CAPÍTULO 1
DONDE LA CASUALIDAD NO EXISTE NI SE PERDONA
Objeto de muerte. Es objeto de eso.
La información que se develará a continuación, aunque referida finalmente a un solo hombre, es uno de los pocos secretos auténticos de la Guerra Fría —si no es el último de ellos—, que ha conservado su tal categoría de secretividad, sin fisuras en sus cápsulas de blindajes, firmes en sus contrafuertes, durante 40 años, y nunca antes filtrado para su publicación, y que ha sido del exclusivo conocimiento y uso, hasta ahora, de no más de 100 hombres. Es decir, el lector está abocado a una verdadera experiencia de revelación. Es también una experiencia de contacto con la astucia en sus niveles más altos de presión adrenalínica y con la intuición. Pero la intuición en toda su capacidad de aclaración de los escenarios que están por desplegarse en el remoto horizonte y que se van a desplegar en la exacta e inconmovible situación en que han sido vislumbrados. Es decir, la del tipo que te describe el acontecimiento que no ha tenido aún lugar y que, cuando ocurre, se produce de la exacta forma que él te lo ha descrito.

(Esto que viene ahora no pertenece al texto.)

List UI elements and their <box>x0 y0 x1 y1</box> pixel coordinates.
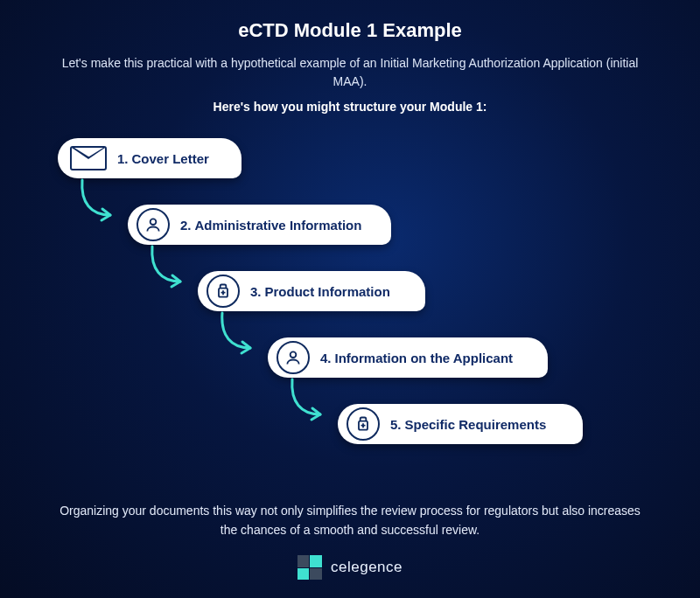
footer-text: Organizing your documents this way not o… <box>52 502 648 539</box>
person-icon <box>136 208 170 241</box>
intro-text: Let's make this practical with a hypothe… <box>44 54 656 91</box>
brand-name: celegence <box>331 559 402 576</box>
page-title: eCTD Module 1 Example <box>30 19 670 42</box>
step-number: 4. <box>320 351 332 365</box>
subhead-text: Here's how you might structure your Modu… <box>30 100 670 114</box>
step-label: Cover Letter <box>132 151 209 166</box>
step-pill-3: 3. Product Information <box>198 271 425 311</box>
step-label: Information on the Applicant <box>335 351 514 365</box>
step-label: Product Information <box>265 284 390 299</box>
steps-diagram: 1. Cover Letter 2. Administrative Inform… <box>30 135 670 493</box>
step-number: 3. <box>250 284 262 299</box>
brand-logo: celegence <box>30 555 670 580</box>
envelope-icon <box>70 146 107 170</box>
step-pill-5: 5. Specific Requirements <box>338 404 583 444</box>
flow-arrow-icon <box>215 311 259 358</box>
flow-arrow-icon <box>285 378 329 425</box>
brand-mark-icon <box>298 555 322 580</box>
svg-point-2 <box>290 351 297 358</box>
step-number: 5. <box>390 417 402 432</box>
person-icon <box>276 341 310 374</box>
step-pill-4: 4. Information on the Applicant <box>268 337 548 378</box>
medicine-icon <box>206 275 240 308</box>
step-label: Specific Requirements <box>405 417 547 432</box>
step-number: 2. <box>180 218 192 233</box>
medicine-icon <box>346 407 380 441</box>
flow-arrow-icon <box>145 245 189 292</box>
step-pill-2: 2. Administrative Information <box>128 205 391 245</box>
step-pill-1: 1. Cover Letter <box>58 138 242 178</box>
svg-point-0 <box>150 219 157 225</box>
step-label: Administrative Information <box>195 218 362 233</box>
flow-arrow-icon <box>75 178 119 226</box>
step-number: 1. <box>117 151 129 166</box>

Empecemos por el lunes 29 de mayo, la misma mañana en que Raúl Castro ha citado al general de División Arnaldo Tomás Ochoa Sánchez al cuarto piso del Ministerio de las Fuerzas Armadas Revolucionarias.
Circa 08:15 AM.
Una casa de dos plantas al oeste de La Habana con una lujuriante selva de matas trepadoras cubriendo sus paredes pero cuidadosamente podadas alrededor de ventanas y puertas, y el alto muro exterior, clásico de las casonas de la burguesía cubana aunque no precisamente en estas barriadas de la expansión habanera de fines de los cincuenta, donde prevalecieron los abiertos jardines de corte impoluto que descendían suavemente hasta la remota calle. Hacia el norte, a poco menos de dos kilómetros, la costa. Aún es posible, desde estos jardines, la visión de algún albatros o una pareja de gaviotas que arriesgan un viaje de exploración tierra adentro. La brisa remanente de la noche domina sobre el terreno y hay leves capas de neblina en disolución por el suave abatimiento de la brisa. El sol, en los próximos 15 minutos, en su implacable ascenso desde el este, disolverá la neblina que disuelve la brisa.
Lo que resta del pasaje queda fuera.